#### [WHAT THE TASK ASKS]
Your answer should show every line of the material below that includes "dira".

* * * * * * * * *

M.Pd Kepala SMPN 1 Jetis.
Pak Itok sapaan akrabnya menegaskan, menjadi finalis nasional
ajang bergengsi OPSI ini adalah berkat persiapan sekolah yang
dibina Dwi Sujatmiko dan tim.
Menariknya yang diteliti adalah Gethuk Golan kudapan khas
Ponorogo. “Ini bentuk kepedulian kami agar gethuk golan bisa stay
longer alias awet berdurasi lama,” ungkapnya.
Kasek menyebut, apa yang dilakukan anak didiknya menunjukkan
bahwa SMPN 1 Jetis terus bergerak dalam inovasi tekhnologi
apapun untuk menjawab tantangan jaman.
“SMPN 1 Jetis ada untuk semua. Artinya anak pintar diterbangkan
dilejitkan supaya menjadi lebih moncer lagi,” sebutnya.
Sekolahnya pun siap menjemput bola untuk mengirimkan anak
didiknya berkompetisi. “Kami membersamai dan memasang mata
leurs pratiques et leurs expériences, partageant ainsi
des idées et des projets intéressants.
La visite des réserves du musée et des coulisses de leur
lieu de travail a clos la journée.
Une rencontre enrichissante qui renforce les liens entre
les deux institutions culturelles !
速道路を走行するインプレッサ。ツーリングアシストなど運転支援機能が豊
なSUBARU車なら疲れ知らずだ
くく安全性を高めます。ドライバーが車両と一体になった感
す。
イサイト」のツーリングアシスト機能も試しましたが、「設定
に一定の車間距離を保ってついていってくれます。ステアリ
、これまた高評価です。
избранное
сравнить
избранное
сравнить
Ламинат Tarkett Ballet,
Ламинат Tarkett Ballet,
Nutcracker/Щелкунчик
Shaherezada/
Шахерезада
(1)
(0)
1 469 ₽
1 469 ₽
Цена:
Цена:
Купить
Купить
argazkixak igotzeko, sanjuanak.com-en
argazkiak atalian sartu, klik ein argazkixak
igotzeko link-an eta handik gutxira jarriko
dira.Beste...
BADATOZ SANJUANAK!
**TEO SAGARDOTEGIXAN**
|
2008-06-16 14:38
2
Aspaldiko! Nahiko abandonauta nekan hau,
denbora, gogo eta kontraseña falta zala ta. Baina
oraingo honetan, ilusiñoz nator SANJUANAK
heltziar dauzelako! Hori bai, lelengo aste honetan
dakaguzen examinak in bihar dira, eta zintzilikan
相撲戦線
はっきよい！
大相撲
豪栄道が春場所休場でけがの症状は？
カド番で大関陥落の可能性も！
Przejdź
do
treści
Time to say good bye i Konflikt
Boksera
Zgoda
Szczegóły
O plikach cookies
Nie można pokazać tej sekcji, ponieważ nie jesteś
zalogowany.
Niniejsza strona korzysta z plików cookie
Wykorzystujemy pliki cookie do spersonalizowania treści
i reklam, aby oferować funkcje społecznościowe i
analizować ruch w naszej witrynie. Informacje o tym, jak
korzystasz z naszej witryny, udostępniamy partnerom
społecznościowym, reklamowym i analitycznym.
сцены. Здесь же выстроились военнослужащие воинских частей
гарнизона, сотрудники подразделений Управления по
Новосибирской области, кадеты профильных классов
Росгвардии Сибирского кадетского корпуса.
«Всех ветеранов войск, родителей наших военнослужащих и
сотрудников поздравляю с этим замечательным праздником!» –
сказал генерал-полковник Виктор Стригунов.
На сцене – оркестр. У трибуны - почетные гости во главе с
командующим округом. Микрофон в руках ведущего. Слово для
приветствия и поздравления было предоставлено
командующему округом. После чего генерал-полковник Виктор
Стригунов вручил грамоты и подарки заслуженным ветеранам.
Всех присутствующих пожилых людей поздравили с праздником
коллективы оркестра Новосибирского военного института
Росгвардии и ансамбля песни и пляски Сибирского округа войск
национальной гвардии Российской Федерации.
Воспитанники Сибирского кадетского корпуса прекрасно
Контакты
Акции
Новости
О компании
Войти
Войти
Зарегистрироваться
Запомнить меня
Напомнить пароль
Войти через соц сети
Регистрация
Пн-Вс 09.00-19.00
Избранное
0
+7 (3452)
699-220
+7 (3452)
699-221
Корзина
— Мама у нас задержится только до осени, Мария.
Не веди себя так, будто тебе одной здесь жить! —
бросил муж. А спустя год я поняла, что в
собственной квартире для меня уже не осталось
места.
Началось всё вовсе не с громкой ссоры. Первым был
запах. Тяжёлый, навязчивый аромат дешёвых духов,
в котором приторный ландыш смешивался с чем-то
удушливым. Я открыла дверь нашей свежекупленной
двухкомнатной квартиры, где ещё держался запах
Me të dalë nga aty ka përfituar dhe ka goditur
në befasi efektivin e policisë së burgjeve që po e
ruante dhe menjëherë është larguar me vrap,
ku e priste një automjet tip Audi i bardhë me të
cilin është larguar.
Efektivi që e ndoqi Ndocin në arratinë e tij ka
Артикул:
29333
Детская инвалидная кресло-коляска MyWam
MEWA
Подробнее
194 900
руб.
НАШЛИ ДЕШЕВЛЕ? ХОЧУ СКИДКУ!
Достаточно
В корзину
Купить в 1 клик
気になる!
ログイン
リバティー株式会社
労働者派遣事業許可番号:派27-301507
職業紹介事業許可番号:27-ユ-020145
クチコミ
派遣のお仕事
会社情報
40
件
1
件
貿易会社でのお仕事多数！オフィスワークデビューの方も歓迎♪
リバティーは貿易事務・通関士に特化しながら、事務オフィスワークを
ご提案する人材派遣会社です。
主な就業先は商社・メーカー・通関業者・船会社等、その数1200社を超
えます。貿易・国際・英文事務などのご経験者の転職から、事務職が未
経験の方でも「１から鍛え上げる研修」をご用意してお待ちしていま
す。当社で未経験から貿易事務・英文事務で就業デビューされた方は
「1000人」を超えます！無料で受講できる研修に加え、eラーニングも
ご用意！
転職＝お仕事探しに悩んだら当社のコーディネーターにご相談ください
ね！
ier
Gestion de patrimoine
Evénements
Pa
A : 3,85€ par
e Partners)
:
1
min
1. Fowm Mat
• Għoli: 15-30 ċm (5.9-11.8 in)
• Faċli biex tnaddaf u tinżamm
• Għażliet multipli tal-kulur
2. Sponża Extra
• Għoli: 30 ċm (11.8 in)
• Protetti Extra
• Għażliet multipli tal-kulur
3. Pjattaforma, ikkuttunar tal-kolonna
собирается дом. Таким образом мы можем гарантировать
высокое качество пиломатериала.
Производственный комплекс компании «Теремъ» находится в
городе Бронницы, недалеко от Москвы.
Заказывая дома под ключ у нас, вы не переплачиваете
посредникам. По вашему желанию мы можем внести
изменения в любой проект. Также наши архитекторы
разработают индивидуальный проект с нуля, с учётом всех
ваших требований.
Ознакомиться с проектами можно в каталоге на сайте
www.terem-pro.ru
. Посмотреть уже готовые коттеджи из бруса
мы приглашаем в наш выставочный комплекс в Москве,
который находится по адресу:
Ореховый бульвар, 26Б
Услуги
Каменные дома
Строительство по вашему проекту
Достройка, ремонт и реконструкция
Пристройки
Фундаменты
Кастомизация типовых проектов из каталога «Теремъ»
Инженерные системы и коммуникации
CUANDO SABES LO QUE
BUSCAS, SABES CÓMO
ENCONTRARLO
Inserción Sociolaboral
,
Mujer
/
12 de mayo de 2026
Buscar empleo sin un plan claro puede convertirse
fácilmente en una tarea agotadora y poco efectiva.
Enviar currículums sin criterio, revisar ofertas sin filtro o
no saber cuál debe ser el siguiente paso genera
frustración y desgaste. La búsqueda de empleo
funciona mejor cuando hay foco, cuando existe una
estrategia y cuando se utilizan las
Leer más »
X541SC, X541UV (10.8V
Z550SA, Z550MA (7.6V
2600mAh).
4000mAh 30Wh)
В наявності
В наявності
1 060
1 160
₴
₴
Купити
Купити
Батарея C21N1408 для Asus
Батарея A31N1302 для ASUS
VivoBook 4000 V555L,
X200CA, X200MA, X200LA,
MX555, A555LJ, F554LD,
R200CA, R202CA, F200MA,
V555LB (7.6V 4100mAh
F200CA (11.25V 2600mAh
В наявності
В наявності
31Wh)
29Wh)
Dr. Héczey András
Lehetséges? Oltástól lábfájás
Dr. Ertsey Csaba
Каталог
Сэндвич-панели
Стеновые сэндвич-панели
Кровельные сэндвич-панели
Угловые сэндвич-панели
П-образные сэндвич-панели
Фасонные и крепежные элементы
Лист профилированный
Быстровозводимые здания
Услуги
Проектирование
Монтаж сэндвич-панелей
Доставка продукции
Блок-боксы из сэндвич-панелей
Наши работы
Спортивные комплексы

* * * * * * * * *

#### [ANSWER TO THIS EXERCISE]
dira.Beste...
dakaguzen examinak in bihar dira, eta zintzilikan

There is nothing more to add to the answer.